Zum einen ist auf dem mittlerweile vierten Album von PERSEPHONE der Gothic-Einfluss derart zurückgewischen, dass man ihn fast schon mit der Lupe suchen muss. Statt dessen bewegt man sich nun mehr in Richtung der Klassik, komplett mit Orchester. Hierbei kommt allerdings rein gar nichts aus der Konserve, auf "Letters To A Stranger" gibt es nur authentische Instrumente, was dem Werk eine einzigartige Seele verleiht. Wer bei dem Wort Orchester allerdings sofort an Bombast denkt, der könnte nicht weiter daneben liegen, denn die Instrumente drängen sich nie in den Vordergrund, sondern bilden eher einen samtigen Teppich für Sonjas unverkennbare Gesangsstimme.
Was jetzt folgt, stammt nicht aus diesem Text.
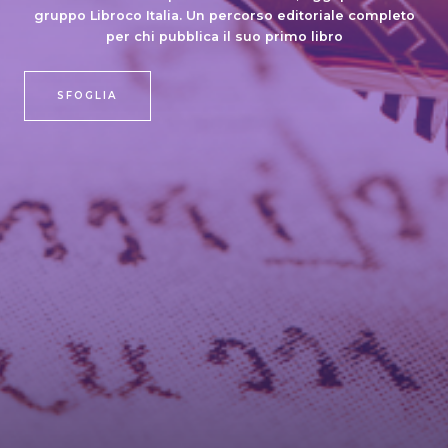
gruppo Libroco Italia. Un percorso editoriale completo
per chi pubblica il suo primo libro
SFOGLIA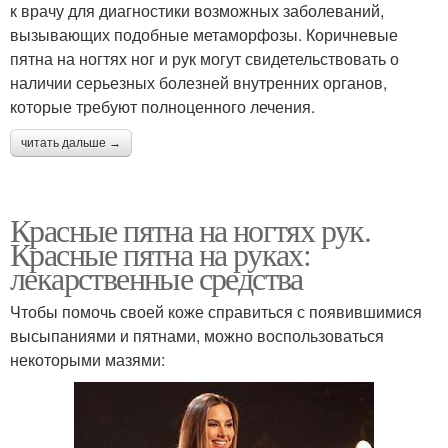
к врачу для диагностики возможных заболеваний,
вызывающих подобные метаморфозы. Коричневые
пятна на ногтях ног и рук могут свидетельствовать о
наличии серьезных болезней внутренних органов,
которые требуют полноценного лечения.
читать дальше →
Красные пятна на ногтях рук.
Красные пятна на руках:
лекарственные средства
Чтобы помочь своей коже справиться с появившимися
высыпаниями и пятнами, можно воспользоваться
некоторыми мазями: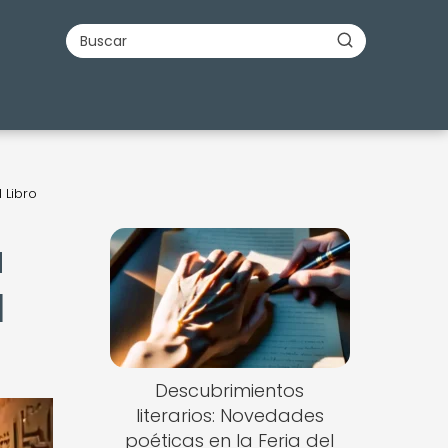
 Libro
a
l
Descubrimientos
literarios: Novedades
poéticas en la Feria del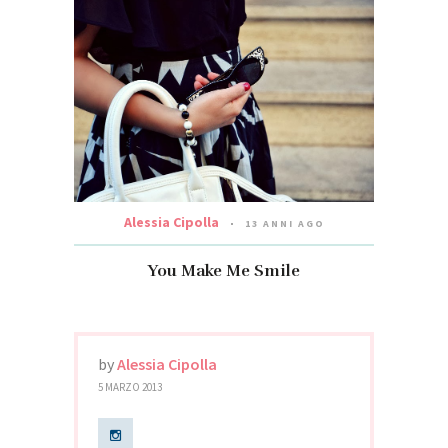
Alessia Cipolla
13 ANNI AGO
You Make Me Smile
by
Alessia Cipolla
5 MARZO 2013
So beginnt der Opener 'Strange' zuerst nur mit Klavier als einzigem Begleitinstrument, doch bei 'Stained' und den meisten der Folgetracks stoßen die Streicher gleich von Beginn hinzu und tragen zur melancholischen Grundatmosphäre des Albums bei. Die ohnehin traurigen Texte werden von Sonja so herzzereißend emotional interpretiert, dass es dem Hörer selbst weh tut und er (oder sie) sich an vergangene Beziehungen oder solche die nie zu Stande kamen erinnert. Doch PERSEPHONE wäre nicht PERSEPHONE wenn es in den fünfzig Minuten Spielzeit nicht die ein oder andere Überraschung geben würde. Den Anfang macht der Track 'Wishful', der je nach Geschmack des Hörers wohl zu einem Lieblings- oder Hass-Stück mutieren wird. Märchenstundenartiger Sprechgesang mischt sich mit TripHop-Elementen und fügt sich zu einem experimentellen Ganzen zusammen, das definitiv aus dem Rest der Lieder herauszustechen vermag. Auch 'Mean' hebt sich heraus, erklingen hier doch plötzlich energische Tangoklänge, die gleich stark von Leidenschaft und Traurigkeit zeugen. Dennoch haben die leisen Töne auf "Letters To A Stranger" defintiv die Überhand und manifestieren sich in wundervoll einlullenden Songs wie 'Blue', 'Untitled' oder 'Everlasting'.
Ein großes Lob verdient nicht nur die Musik, sondern außerdem die äußerliche Gestaltung der CD. Diese wurde von Joachim Luetke, der bereits DIMMU BORGIR und MARILYN MANSON gestalterisch beglückte, entworfen, und bietet einen unumstößlichen Grund, sich das Album lieber zu kaufen anstatt herunterzuladen. Verpackt in einem schmucken Pappkästchen findet man neben der CD selbst ein detailverliebtes Panorama-Bild und eine ganze Ansammlung von Zetteln. Diese Zettelwirtschaft entpuppt sich als Booklet-Ersatz, denn auf ihnen sind die Texte des Albums zu finden: elf Lieder, elf Zettel, also elf Briefe an den geheimnisvollen Fremden. Eine tolle Idee, die das ohnehin schon überzeugende Album noch zusätzlich aufwertet.
Zugegeben, man muss schon ein Faible für ruhige und klassische Töne haben, um das neue PERSEPHONE Werk wirklich genießen zu können. Bei wem eine solche Ader aber vorhanden ist, dem wird bei "Letters To A Stranger" das Herz aufgehen, denn ein emotionales Hörerlebnis diesen Kalibers bekommt man sonst nur selten aufgetischt. Trotz des Konzeppts der Briefe, beinhaltet der Silberling elf Stücke, die auch einzeln genossen werden können ohne zu sehr aus dem Kontext gerissen zu wirken. Sonja und Martin haben sich mit diesem Werk selbst übertroffen und ein kleines Meisterwerk kreieren können. Ein perfektes Album für die kalten Herbsttage und -abende, die man am besten mit einem Glas Rotwein vor dem Kamin (okay, vor der Heizung) verbringt.